*** Block opens ***

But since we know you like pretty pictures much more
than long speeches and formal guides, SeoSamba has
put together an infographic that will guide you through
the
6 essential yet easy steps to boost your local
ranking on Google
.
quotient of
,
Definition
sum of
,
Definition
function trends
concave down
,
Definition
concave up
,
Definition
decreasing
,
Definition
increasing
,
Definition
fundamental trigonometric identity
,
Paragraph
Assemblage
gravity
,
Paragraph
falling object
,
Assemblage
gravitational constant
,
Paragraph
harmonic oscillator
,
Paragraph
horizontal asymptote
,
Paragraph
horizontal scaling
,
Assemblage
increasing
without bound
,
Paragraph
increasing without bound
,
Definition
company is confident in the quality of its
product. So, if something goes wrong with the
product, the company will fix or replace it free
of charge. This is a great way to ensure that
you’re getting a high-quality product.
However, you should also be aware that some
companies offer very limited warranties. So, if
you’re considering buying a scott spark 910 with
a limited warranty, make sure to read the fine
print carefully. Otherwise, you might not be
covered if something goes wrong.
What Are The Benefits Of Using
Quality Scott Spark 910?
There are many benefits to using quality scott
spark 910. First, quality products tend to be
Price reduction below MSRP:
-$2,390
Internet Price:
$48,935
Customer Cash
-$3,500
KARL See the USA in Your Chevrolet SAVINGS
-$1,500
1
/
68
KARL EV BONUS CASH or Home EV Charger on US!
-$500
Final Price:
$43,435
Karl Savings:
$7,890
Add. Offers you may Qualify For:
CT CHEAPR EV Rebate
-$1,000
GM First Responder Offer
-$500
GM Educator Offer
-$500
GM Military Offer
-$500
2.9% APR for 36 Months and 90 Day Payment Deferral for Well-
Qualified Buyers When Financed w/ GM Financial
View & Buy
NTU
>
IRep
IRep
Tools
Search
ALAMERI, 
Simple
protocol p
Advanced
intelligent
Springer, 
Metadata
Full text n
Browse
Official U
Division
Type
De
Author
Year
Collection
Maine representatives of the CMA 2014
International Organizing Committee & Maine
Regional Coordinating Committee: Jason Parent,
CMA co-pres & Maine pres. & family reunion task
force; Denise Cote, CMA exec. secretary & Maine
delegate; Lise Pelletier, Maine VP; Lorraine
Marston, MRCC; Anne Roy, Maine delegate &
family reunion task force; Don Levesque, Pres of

*** Block closes ***
*** Block opens ***

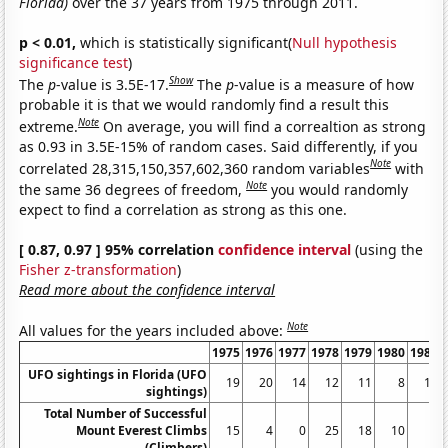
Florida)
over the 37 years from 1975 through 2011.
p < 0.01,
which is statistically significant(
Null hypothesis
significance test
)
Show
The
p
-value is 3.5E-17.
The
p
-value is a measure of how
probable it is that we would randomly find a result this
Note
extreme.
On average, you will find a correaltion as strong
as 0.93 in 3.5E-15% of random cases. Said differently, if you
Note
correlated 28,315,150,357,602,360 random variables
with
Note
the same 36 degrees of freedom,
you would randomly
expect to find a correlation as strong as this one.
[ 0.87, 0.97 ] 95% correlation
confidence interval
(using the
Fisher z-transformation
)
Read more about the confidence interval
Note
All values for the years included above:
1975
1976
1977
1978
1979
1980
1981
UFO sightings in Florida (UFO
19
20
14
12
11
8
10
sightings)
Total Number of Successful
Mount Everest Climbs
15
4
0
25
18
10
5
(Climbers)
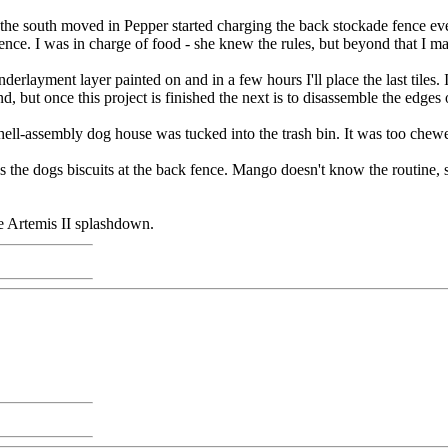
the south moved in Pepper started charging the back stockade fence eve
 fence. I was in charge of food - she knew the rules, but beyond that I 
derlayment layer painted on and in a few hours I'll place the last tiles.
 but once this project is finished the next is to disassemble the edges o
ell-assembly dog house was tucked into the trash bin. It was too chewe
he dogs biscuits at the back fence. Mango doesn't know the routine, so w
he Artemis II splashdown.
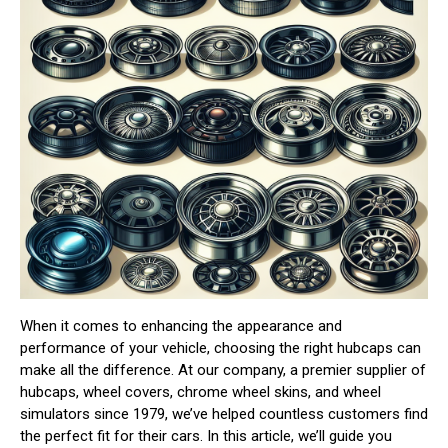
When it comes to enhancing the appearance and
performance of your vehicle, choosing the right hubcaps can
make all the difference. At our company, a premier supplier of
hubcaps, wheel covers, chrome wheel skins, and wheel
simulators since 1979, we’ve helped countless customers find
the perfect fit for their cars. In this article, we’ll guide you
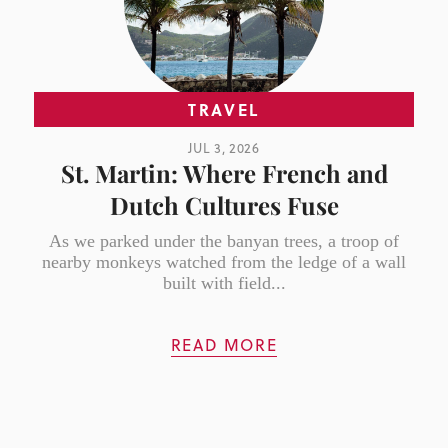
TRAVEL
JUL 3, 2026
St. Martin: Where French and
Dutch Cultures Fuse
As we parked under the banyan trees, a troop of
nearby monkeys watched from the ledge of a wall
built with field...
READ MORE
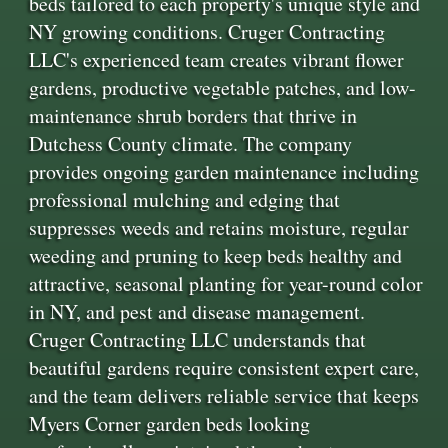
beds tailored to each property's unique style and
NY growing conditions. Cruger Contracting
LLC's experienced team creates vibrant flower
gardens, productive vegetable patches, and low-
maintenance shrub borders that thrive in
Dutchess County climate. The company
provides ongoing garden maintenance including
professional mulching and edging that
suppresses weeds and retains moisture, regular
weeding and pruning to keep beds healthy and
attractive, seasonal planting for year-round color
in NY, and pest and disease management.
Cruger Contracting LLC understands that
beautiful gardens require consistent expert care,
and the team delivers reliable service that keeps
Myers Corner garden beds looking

*** Block closes ***

## WHAT TO DO
Out of the entries above, write out only the lines between the line holding "Add. Offers you" and the line holding "family reunion task force;", inclusive, each exactly as given.

## RESPONSE
Add. Offers you may Qualify For:
CT CHEAPR EV Rebate
-$1,000
GM First Responder Offer
-$500
GM Educator Offer
-$500
GM Military Offer
-$500
2.9% APR for 36 Months and 90 Day Payment Deferral for Well-
Qualified Buyers When Financed w/ GM Financial
View & Buy
NTU
>
IRep
IRep
Tools
Search
ALAMERI, 
Simple
protocol p
Advanced
intelligent
Springer, 
Metadata
Full text n
Browse
Official U
Division
Type
De
Author
Year
Collection
Maine representatives of the CMA 2014
International Organizing Committee & Maine
Regional Coordinating Committee: Jason Parent,
CMA co-pres & Maine pres. & family reunion task
force; Denise Cote, CMA exec. secretary & Maine
delegate; Lise Pelletier, Maine VP; Lorraine
Marston, MRCC; Anne Roy, Maine delegate &
family reunion task force; Don Levesque, Pres of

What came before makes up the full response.